Quote: |
I tried a manual test of the new user space model. Since this is a user space process running it should have no affect on the rest of the front end system (which it didn't):
- Manually started the c1dnn EPICS IOC:
- Tried running the model user-space process directly:
Unfortunately, the process died with an "ADC TIMEOUT" error. I'm investigating why.

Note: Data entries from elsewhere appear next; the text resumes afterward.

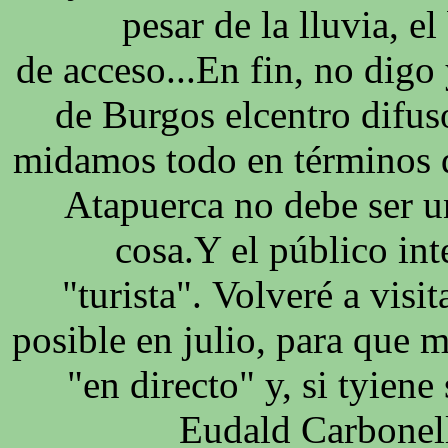
pesar de la lluvia, e
de acceso...En fin, no digo
de Burgos elcentro difus
midamos todo en términos d
Atapuerca no debe ser u
cosa.Y el público in
"turista". Volveré a visit
posible en julio, para que 
"en directo" y, si tyiene
Eudald Carbonell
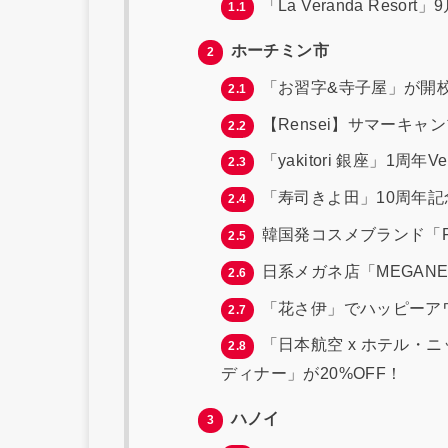
「La Veranda Res
1.1
ホーチミン市
2
「お習字&寺子屋」が開
2.1
【Rensei】サマーキャ
2.2
「yakitori 銀座」1周年
2.3
「寿司きよ田」10周年記念
2.4
韓国発コスメブランド「F
2.5
日系メガネ店「MEGANE P
2.6
「花さ伊」でハッピーア
2.7
「日本航空 x ホテル・
2.8
ディナー」が20%OFF！
ハノイ
3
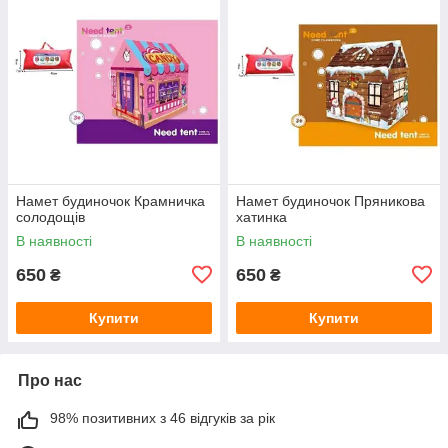
Намет будиночок Крамничка
Намет будиночок Пряникова
солодощів
хатинка
В наявності
В наявності
650
650
₴
₴
Купити
Купити
Про нас
98% позитивних з 46 відгуків за рік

Once we confirm the model runs, we'll add the appropriate SHMEM IPC connections to connect it to the c1lsc model.
|
I tried moving the model to c1ioo, where there are plenty of free cores sitting idle, and the model seems runs fine. I think the problem was just CPU contention on the c1lsc machine, where there were only two free cores and the kernel was using both for all the rest of the normal user space processes.
So there are two options:
- Use cpuset on c1lsc to tell the kernel to remove all other processes from CPU6 and save it just for the c1dnn model. This should not have any impact on the running of c1lsc, since that's exactly what would be happening if we were running the model in kernel space (e.g. isolating the core for the front end model). The auxilliary support user space processes (epics seq/ioc, awgtpman) should all run fine on CPU0, since that's what usually happens. Linux is only using the additional core since it's there. We don't have much experience with cpuset yet, though, so more offline testing will be required first.
- Run the model on c1ioo and ship the needed signals to/from c1lsc via PCIe dolphin. This is potentially slightly more invasive of a change, and would put more work on the dolphin network, but it should be able to handle it.
I'm going to start testing cpuset offline to figure out exactly what would need to be done. |